AIM OF THE EXERCISE. In full and without alteration, print the records below, minus any images.

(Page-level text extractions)
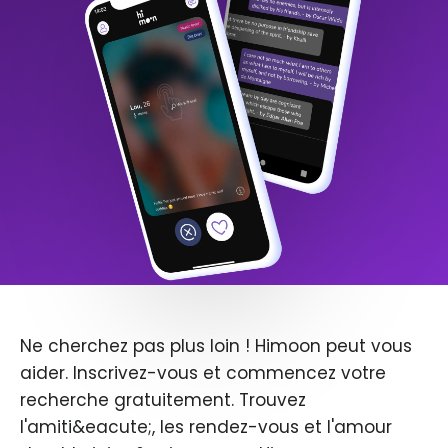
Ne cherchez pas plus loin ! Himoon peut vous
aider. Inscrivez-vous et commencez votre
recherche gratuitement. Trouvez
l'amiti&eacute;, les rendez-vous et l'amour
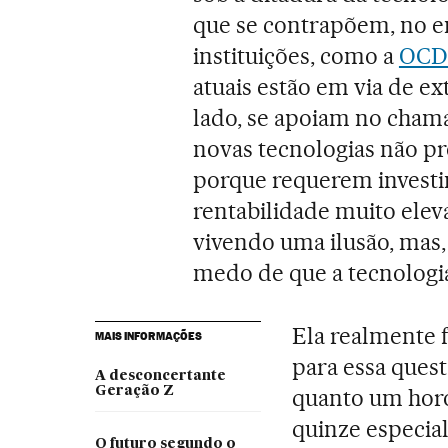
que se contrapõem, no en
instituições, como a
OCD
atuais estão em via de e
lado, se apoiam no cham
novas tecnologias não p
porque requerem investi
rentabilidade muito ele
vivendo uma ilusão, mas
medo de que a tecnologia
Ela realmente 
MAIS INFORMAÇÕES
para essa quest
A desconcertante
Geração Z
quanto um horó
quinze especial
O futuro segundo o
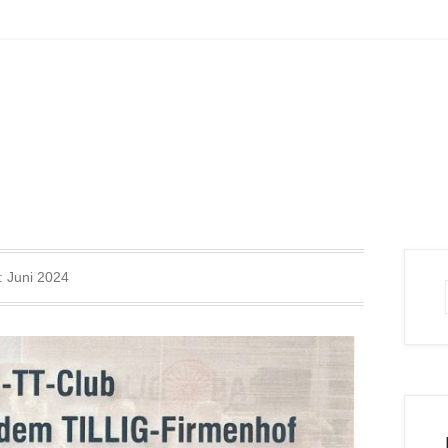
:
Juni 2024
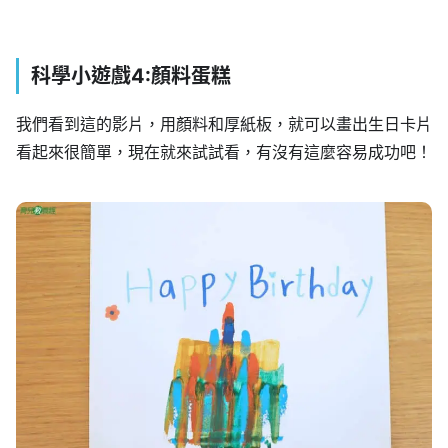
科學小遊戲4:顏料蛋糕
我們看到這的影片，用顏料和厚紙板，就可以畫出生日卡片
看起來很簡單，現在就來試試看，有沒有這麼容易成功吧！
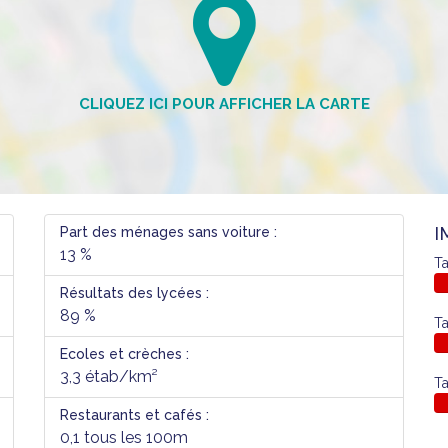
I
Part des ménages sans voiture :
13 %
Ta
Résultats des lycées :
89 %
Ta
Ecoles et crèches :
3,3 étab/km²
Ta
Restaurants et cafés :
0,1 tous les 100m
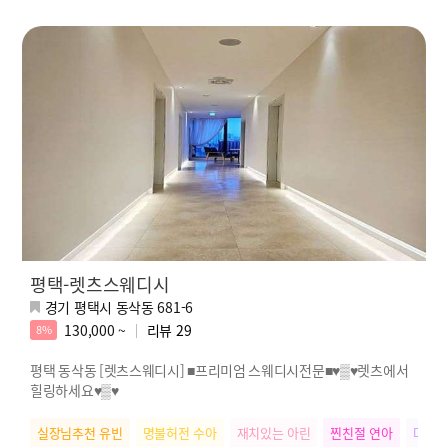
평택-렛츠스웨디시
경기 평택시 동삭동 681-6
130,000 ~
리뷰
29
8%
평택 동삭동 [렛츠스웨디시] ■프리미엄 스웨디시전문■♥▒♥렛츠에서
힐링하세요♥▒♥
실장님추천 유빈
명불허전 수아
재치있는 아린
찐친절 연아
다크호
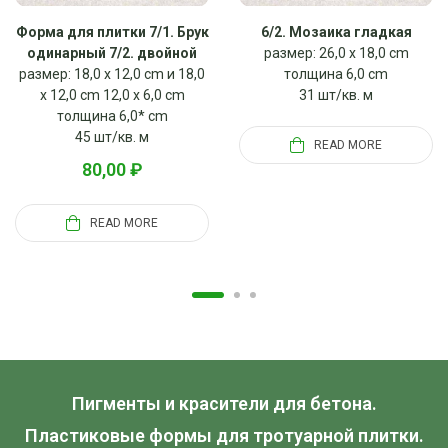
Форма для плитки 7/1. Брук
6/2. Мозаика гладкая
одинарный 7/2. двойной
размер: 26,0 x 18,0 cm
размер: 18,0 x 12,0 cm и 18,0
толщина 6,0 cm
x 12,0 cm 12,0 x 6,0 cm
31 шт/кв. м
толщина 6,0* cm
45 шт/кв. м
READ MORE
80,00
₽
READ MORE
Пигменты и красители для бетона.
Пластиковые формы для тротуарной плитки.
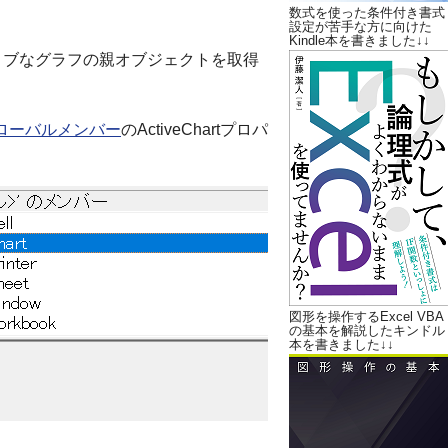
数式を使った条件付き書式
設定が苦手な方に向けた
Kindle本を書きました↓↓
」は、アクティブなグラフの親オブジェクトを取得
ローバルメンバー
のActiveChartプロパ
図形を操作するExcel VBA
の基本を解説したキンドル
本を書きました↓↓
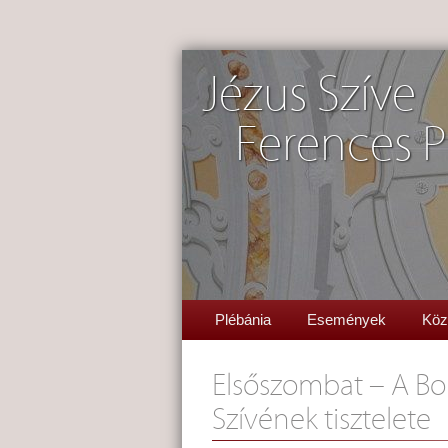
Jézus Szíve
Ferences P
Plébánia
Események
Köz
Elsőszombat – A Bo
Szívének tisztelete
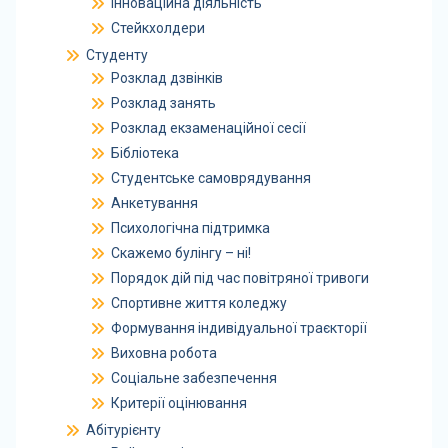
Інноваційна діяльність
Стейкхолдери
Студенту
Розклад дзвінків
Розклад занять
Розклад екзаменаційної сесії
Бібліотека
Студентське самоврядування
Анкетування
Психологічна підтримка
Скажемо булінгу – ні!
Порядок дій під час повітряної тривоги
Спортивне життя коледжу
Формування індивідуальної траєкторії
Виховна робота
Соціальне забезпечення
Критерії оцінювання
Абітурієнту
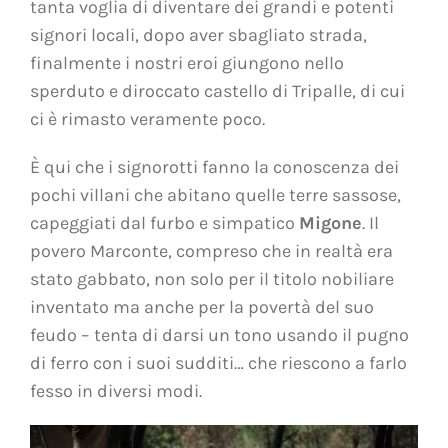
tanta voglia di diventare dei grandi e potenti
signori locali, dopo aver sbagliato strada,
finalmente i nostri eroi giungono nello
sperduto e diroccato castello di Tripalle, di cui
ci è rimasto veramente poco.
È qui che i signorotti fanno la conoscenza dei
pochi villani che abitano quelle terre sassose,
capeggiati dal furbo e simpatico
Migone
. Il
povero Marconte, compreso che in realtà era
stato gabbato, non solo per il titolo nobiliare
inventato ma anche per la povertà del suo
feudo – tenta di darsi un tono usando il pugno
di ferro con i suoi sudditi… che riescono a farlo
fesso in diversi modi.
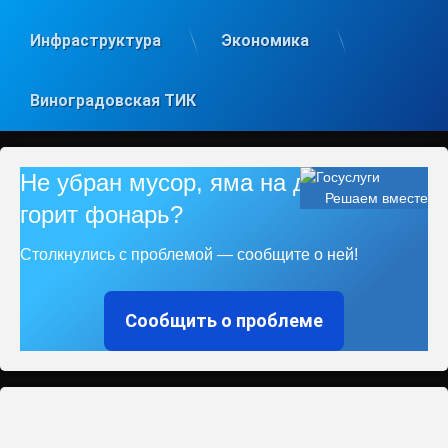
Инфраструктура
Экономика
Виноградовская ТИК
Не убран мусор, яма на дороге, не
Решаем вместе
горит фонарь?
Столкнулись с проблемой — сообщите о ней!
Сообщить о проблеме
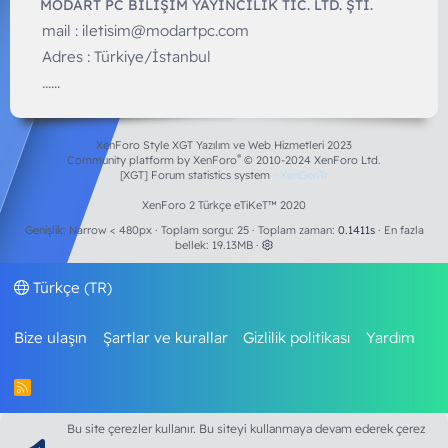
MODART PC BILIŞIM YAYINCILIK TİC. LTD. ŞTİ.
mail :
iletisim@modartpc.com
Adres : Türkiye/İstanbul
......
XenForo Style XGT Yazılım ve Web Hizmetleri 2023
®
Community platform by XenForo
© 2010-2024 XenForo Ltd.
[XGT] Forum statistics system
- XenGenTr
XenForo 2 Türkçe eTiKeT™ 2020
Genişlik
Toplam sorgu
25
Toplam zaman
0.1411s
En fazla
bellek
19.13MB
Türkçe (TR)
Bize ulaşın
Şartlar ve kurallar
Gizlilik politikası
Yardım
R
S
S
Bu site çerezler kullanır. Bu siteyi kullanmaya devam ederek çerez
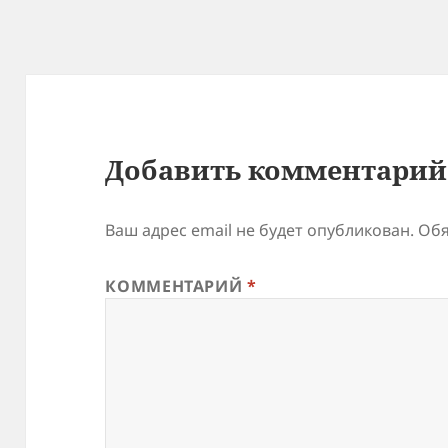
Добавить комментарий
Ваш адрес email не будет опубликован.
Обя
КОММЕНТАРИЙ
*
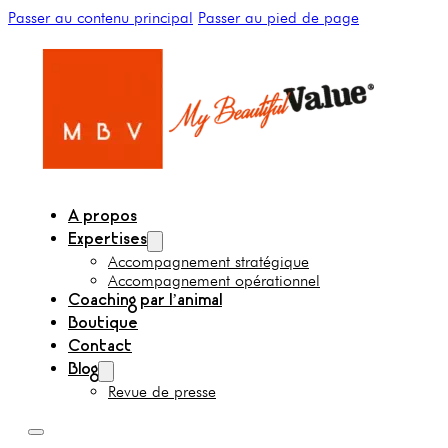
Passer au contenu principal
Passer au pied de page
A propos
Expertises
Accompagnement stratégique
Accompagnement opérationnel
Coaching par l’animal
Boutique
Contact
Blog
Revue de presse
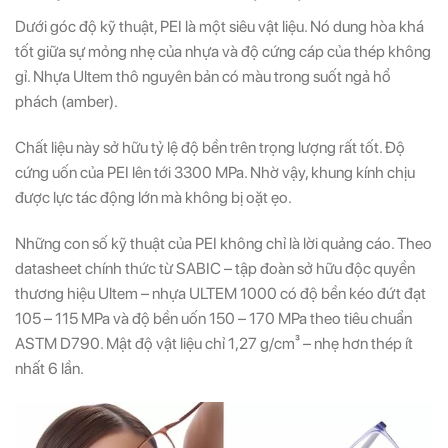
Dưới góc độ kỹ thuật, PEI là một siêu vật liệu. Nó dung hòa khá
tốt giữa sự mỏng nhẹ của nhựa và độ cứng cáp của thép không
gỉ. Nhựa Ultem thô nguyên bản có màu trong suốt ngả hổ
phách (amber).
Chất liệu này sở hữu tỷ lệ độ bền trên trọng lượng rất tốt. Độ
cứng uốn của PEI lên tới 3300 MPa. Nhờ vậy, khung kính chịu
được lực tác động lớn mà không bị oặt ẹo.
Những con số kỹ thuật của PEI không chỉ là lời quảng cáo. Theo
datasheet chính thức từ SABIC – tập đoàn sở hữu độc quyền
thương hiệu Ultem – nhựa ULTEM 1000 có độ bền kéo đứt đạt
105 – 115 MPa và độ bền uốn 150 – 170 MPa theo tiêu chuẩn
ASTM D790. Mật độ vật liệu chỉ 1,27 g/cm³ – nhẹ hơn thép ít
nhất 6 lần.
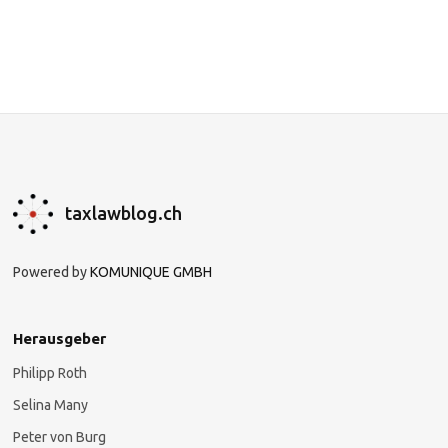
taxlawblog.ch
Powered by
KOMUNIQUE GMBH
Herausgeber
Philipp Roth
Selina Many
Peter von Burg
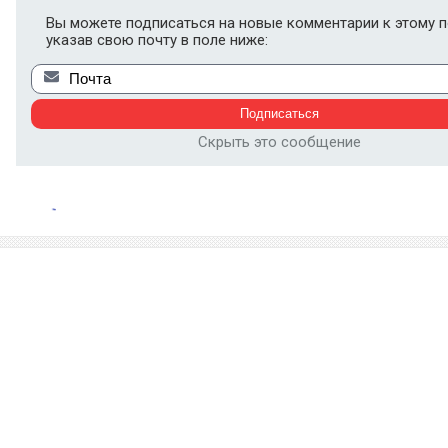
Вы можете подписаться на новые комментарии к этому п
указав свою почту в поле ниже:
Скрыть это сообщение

SOLUTION TO THIS PROBLEM.
Ne cherchez pas plus loin ! Himoon peut vous
aider. Inscrivez-vous et commencez votre
recherche gratuitement. Trouvez
l'amiti&eacute;, les rendez-vous et l'amour
que se contrapõem, no en
instituições, como a
OCD
atuais estão em via de e
lado, se apoiam no cham
novas tecnologias não p
porque requerem investi
rentabilidade muito ele
vivendo uma ilusão, mas
medo de que a tecnologia
Ela realmente 
MAIS INFORMAÇÕES
para essa quest
A desconcertante
Geração Z
quanto um horó
quinze especial
O futuro segundo o
:
Juni 2024
科學小遊戲4:顏料蛋糕
我們看到這的影片，用顏料和厚紙板，就可以畫出生日卡片
看起來很簡單，現在就來試試看，有沒有這麼容易成功吧！
I
Part des ménages sans voiture :
13 %
Ta
Résultats des lycées :
89 %
Ta
Ecoles et crèches :
3,3 étab/km²
Ta
Restaurants et cafés :
0,1 tous les 100m
평택-렛츠스웨디시
경기 평택시 동삭동 681-6
130,000 ~
리뷰
29
8%
평택 동삭동 [렛츠스웨디시] ■프리미엄 스웨디시전문■♥▒♥렛츠에서
힐링하세요♥▒♥
실장님추천 유빈
명불허전 수아
재치있는 아린
찐친절 연아
다크호
Форма для плитки 7/1. Брук
6/2. Мозаика гладкая
одинарный 7/2. двойной
размер: 26,0 x 18,0 cm
размер: 18,0 x 12,0 cm и 18,0
толщина 6,0 cm
x 12,0 cm 12,0 x 6,0 cm
31 шт/кв. м
толщина 6,0* cm
45 шт/кв. м
READ MORE
80,00
₽
READ MORE
Пигменты и красители для бетона.
Пластиковые формы для тротуарной плитки.
数式を使った条件付き書式
設定が苦手な方に向けた
Kindle本を書きました↓↓
」は、アクティブなグラフの親オブジェクトを取得
ローバルメンバー
のActiveChartプロパ
図形を操作するExcel VBA
の基本を解説したキンドル
本を書きました↓↓
Jézus Szíve
Ferences P
Plébánia
Események
Köz
Elsőszombat – A Bo
Szívének tisztelete
Інноваційна діяльність
Стейкхолдери
Студенту
Розклад дзвінків
Розклад занять
Розклад екзаменаційної сесії
Бібліотека
Студентське самоврядування
Анкетування
Психологічна підтримка
Скажемо булінгу – ні!
Порядок дій під час повітряної тривоги
Спортивне життя коледжу
Формування індивідуальної траєкторії
Виховна робота
Соціальне забезпечення
Критерії оцінювання
Абітурієнту
tanta voglia di diventare dei grandi e potenti
signori locali, dopo aver sbagliato strada,
finalmente i nostri eroi giungono nello
sperduto e diroccato castello di Tripalle, di cui
ci è rimasto veramente poco.
È qui che i signorotti fanno la conoscenza dei
pochi villani che abitano quelle terre sassose,
capeggiati dal furbo e simpatico
Migone
. Il
povero Marconte, compreso che in realtà era
stato gabbato, non solo per il titolo nobiliare
inventato ma anche per la povertà del suo
feudo – tenta di darsi un tono usando il pugno
di ferro con i suoi sudditi… che riescono a farlo
fesso in diversi modi.
Инфраструктура
Экономика
Виноградовская ТИК
Не убран мусор, яма на дороге, не
Решаем вместе
горит фонарь?
Столкнулись с проблемой — сообщите о ней!
Сообщить о проблеме
MODART PC BILIŞIM YAYINCILIK TİC. LTD. ŞTİ.
mail :
iletisim@modartpc.com
Adres : Türkiye/İstanbul
......
XenForo Style XGT Yazılım ve Web Hizmetleri 2023
®
Community platform by XenForo
© 2010-2024 XenForo Ltd.
[XGT] Forum statistics system
- XenGenTr
XenForo 2 Türkçe eTiKeT™ 2020
Genişlik
Toplam sorgu
25
Toplam zaman
0.1411s
En fazla
bellek
19.13MB
Türkçe (TR)
Bize ulaşın
Şartlar ve kurallar
Gizlilik politikası
Yardım
R
S
S
Bu site çerezler kullanır. Bu siteyi kullanmaya devam ederek çerez
Добавить комментарий
Ваш адрес email не будет опубликован.
Обя
КОММЕНТАРИЙ
*
Passer au contenu principal
Passer au pied de page
A propos
Expertises
Accompagnement stratégique
Accompagnement opérationnel
Coaching par l’animal
Boutique
Contact
Blog
Revue de presse
Dưới góc độ kỹ thuật, PEI là một siêu vật liệu. Nó dung hòa khá
tốt giữa sự mỏng nhẹ của nhựa và độ cứng cáp của thép không
gỉ. Nhựa Ultem thô nguyên bản có màu trong suốt ngả hổ
phách (amber).
Chất liệu này sở hữu tỷ lệ độ bền trên trọng lượng rất tốt. Độ
cứng uốn của PEI lên tới 3300 MPa. Nhờ vậy, khung kính chịu
được lực tác động lớn mà không bị oặt ẹo.
Những con số kỹ thuật của PEI không chỉ là lời quảng cáo. Theo
datasheet chính thức từ SABIC – tập đoàn sở hữu độc quyền
thương hiệu Ultem – nhựa ULTEM 1000 có độ bền kéo đứt đạt
105 – 115 MPa và độ bền uốn 150 – 170 MPa theo tiêu chuẩn
ASTM D790. Mật độ vật liệu chỉ 1,27 g/cm³ – nhẹ hơn thép ít
nhất 6 lần.
taxlawblog.ch
Powered by
KOMUNIQUE GMBH
Herausgeber
Philipp Roth
Selina Many
Peter von Burg
Вы можете подписаться на новые комментарии к этому п
указав свою почту в поле ниже:
Скрыть это сообщение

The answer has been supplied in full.